In 1907, William L. Moody Jr. founded City National Bank and two years later, purchased the Levy Building, on the corner of Market and 23rd. That location housed banking operations until a new “fire-proof” building, designed by Chicago architects Weary & Alford, opened next door on August 12, 1920. The Moody banking operations were conducted at this location until 1962 and then relocated to the Moody National Bank Building at 2302 Postoffice.
“One of the defining traits of Galveston is its rich architectural history. The City National Bank Building, built by my great-grandfather, is part of that tradition,” said Ross Moody. “I’m proud to gift the building to Galveston Historical Foundation and hope it continues to bring pride and enjoyment to the Galveston community.”
GHF owns or manages more than twenty historic buildings and maritime resources in Galveston including Ashton Villa (1859), the Tall Ship ELISSA (1877), the Gresham House (Bishop’s Palace)(1892), the GH&H Railroad Depot (1904), and more.

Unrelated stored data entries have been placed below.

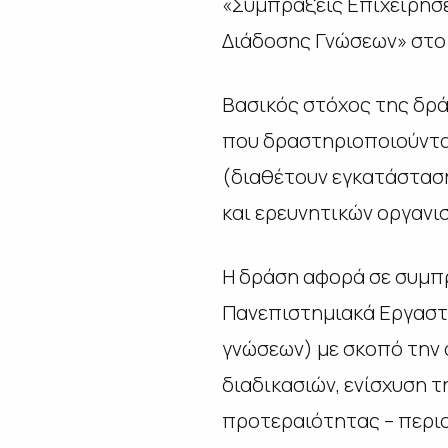
«Συμπράξεις Επιχειρήσε
Διάδοσης Γνώσεων» στο 
Βασικός στόχος της δρ
που δραστηριοποιούντα
(διαθέτουν εγκατάσταση
και ερευνητικών οργανι
Η δράση αφορά σε συμπρ
Πανεπιστημιακά Εργαστή
γνώσεων) με σκοπό την
διαδικασιών, ενίσχυση 
προτεραιότητας – περι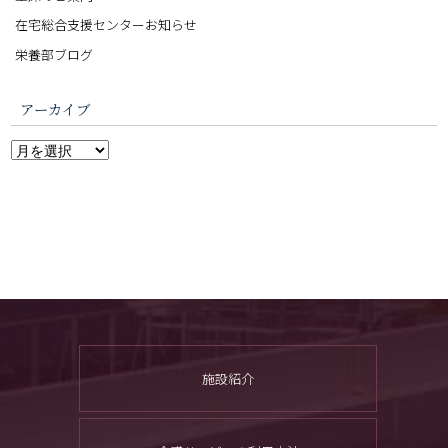
在宅総合支援センターお知らせ
栄養部ブログ
アーカイブ
施設紹介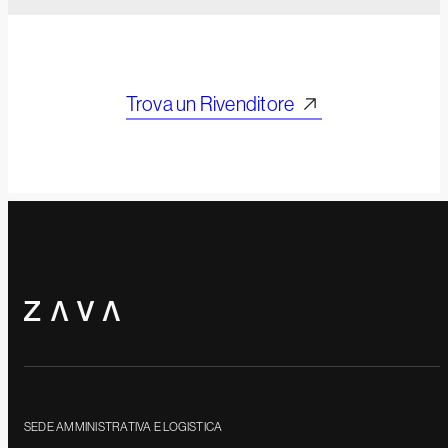
Trova un Rivenditore
SEDE AMMINISTRATIVA E LOGISTICA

ABOUT GALVESTON HISTORICAL FOUNDATION
Galveston Historical Foundation (GHF) merged with the Historical Society of Galveston, formed in 1871, to create a new non-profit entity in 1954 devoted to historic preservation and history in Galveston County. Over the last sixty years, GHF has expanded its mission to cover community redevelopment, historic preservation advocacy, maritime preservation, coastal resiliency, and stewardship of diverse historic properties. GHF embraces an inclusive and broader view of history and architecture that encompasses advancements in environmental and natural sciences. GHF recognizes the intersection of historic buildings and coastal life and conceives of history as an engaging story of individual lives and experiences on Galveston Island from the 19th century to the present day.